Can we automatically detect deepfakes? - World leading higher education information and services

In March 2022, approximately a month after Russia invaded Ukraine, a video of Volodymyr Zelensky, President of Ukraine, was broadcast on a Ukrainian national channel. In this video, the president asks his people to surrender their weapons and return to their families. This video was quickly identified as a deepfake due to its low quality and will therefore have had little impact on the fights, but this example perfectly illustrates the dangers that deepfakes can pose.

A deepfake is a video in which the face or expression of an individual has been deliberately modified, in order to alter their identity or their words. Techniques for modifying facial expressions are not new, since there is, for example, a scientific article from 1999 using 3D models to reconstruct and modify faces. Deepfakes have many legitimate applications, for example in cinema , advertising and even more recently video compression .

Vidéo de David Beckham parlant 9 langues dans une vidéo pour Malaria Must Die.

However, supported by the rise of deep learning (a branch of artificial intelligence from which the word deepfake takes its name), models for generating mainstream deepfakes have been developed. These templates allow anyone to create good quality deepfakes for free and thus impersonate any identity in videos. Today, deepfakes are used in particular in scams in which the identity of trusted people is usurped, pushing victims to make transfers thinking they know the person they are talking to.

If, a few years ago, a video could still be considered authentic, this is no longer the case today. We can also ask ourselves the question: can we automatically detect these fake videos using artificial intelligence… when they are themselves generated by AI?

How do we moderate deepfakes on social networks?

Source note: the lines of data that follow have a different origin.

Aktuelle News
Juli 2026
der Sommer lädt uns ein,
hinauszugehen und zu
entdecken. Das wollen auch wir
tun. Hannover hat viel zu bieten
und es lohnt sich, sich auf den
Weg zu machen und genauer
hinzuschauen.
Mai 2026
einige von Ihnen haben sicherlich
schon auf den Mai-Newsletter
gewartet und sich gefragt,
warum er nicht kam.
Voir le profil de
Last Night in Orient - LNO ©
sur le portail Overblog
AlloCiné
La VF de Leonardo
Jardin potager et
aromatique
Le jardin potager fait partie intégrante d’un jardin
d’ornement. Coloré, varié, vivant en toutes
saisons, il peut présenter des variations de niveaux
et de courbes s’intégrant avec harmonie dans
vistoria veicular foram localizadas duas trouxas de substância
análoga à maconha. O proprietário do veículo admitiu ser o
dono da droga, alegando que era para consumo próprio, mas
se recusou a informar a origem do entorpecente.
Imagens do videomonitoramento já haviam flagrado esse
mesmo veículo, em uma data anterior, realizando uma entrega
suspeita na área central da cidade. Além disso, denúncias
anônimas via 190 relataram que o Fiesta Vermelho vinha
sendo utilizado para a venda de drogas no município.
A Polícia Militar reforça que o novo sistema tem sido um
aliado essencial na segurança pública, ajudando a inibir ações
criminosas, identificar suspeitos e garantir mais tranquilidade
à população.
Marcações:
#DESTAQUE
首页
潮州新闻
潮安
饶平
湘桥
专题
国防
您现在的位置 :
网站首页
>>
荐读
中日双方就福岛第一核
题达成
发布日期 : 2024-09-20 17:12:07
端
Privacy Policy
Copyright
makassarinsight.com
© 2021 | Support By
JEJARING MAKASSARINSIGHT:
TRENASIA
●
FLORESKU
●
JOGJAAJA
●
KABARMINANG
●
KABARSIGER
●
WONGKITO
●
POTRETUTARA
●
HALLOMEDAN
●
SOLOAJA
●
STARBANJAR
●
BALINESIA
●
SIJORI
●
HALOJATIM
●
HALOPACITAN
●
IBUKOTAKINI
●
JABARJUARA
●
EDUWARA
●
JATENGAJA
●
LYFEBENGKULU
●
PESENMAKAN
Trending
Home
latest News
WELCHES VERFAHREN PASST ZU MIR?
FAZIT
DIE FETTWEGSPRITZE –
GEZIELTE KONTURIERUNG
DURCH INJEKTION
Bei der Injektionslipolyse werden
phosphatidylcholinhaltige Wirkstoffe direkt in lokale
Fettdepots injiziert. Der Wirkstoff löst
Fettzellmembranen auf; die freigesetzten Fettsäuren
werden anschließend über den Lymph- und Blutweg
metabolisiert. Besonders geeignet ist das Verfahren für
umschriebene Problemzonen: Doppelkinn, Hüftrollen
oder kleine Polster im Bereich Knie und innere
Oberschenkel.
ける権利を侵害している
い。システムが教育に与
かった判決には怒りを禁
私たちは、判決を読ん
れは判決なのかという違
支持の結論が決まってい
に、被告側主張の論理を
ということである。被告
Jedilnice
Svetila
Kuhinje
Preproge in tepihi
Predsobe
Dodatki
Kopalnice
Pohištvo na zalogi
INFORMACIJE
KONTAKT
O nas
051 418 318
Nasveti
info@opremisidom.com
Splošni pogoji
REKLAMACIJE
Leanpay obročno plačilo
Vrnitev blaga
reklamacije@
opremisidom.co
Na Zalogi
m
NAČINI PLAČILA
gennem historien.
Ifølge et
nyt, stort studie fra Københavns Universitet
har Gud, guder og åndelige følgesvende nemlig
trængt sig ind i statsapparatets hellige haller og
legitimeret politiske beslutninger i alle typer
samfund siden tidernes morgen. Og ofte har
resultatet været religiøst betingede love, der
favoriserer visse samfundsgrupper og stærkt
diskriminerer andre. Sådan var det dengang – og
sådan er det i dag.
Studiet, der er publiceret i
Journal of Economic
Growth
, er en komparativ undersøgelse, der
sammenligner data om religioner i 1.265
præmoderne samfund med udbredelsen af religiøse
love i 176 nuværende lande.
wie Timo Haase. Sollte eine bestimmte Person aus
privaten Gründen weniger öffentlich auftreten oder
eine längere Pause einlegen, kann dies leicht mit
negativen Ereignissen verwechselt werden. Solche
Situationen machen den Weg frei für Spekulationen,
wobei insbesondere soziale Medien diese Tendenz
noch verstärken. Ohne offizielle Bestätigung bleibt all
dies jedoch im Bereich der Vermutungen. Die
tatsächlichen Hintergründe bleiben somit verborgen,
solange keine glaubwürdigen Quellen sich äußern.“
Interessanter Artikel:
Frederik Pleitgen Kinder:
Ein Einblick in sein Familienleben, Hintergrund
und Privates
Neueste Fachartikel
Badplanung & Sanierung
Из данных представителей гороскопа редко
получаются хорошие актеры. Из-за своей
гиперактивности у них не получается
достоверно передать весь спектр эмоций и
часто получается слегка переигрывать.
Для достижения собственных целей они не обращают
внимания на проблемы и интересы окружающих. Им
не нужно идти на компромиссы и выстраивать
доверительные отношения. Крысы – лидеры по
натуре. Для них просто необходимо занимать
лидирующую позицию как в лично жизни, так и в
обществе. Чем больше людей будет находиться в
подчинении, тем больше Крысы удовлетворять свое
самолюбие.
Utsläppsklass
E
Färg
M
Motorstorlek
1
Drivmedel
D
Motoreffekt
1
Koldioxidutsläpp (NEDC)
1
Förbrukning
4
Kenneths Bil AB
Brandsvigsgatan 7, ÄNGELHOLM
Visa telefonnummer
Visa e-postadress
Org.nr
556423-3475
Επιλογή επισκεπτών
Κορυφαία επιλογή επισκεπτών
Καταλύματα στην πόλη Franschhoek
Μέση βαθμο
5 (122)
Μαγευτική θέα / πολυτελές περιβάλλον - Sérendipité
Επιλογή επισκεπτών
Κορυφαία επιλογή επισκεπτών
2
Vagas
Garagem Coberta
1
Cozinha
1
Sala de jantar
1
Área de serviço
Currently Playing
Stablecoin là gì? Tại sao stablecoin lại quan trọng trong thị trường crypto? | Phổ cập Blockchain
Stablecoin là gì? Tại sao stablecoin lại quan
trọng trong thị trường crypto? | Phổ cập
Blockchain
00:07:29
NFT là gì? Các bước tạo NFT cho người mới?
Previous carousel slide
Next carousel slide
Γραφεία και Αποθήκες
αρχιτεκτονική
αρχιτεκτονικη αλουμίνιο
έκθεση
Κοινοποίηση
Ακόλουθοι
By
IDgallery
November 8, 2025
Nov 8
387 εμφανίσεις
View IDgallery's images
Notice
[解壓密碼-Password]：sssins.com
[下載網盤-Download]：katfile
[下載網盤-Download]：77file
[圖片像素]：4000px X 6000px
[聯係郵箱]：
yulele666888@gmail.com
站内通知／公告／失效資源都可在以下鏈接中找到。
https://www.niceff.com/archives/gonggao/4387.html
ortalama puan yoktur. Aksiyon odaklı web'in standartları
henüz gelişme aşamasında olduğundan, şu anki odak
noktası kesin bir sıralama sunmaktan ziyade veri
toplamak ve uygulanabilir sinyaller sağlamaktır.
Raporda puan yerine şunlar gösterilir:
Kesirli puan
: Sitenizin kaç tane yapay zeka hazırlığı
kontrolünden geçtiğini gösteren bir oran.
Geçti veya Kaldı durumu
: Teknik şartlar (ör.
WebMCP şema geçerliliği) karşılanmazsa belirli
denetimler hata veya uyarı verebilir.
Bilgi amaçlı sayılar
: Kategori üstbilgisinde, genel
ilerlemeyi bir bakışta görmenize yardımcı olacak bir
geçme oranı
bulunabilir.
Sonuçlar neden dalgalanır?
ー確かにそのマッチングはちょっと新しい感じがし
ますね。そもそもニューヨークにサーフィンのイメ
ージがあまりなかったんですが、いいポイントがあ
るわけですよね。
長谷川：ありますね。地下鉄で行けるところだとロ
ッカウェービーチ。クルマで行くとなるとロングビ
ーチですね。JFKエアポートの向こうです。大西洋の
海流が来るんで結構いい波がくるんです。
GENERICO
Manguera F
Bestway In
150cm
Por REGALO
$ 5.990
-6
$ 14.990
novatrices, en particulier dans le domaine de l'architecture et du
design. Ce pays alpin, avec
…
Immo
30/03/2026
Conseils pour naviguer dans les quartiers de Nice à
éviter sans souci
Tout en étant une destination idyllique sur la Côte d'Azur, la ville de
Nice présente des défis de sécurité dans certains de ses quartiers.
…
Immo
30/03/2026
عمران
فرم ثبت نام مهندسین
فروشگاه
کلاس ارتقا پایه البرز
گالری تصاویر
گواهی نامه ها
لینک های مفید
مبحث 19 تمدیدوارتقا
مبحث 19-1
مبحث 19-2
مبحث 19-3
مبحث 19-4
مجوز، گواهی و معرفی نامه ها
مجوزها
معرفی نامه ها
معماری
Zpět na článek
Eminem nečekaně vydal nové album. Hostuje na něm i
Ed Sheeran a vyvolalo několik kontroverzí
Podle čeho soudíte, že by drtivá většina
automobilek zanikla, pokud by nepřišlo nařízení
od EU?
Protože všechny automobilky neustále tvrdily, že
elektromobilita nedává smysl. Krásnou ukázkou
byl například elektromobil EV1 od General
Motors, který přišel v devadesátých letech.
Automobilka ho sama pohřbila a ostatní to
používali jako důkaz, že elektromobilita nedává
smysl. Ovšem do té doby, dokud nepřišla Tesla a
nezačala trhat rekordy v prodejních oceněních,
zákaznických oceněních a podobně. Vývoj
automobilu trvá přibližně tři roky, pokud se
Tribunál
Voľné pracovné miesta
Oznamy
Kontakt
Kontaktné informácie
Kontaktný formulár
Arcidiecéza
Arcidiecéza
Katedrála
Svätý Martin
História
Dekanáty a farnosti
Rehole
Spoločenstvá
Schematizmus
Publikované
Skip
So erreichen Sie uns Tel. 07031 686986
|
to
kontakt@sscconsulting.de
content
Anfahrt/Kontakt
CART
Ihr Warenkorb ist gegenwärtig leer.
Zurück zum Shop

Moderation of deepfake videos on social networks is a complicated subject that requires the development of new tools.

Generally, video moderation filters violent or hateful content using artificial intelligence models specifically trained to detect this type of content. However, in the case of a deepfake, the video may appear completely harmless and therefore cannot be detected by this type of model. For example, a video of Volodymyr Zelensky calling on Ukrainians to capitulate appears to have nothing to justify deletion; this only becomes a problem when we know that it is a deepfake.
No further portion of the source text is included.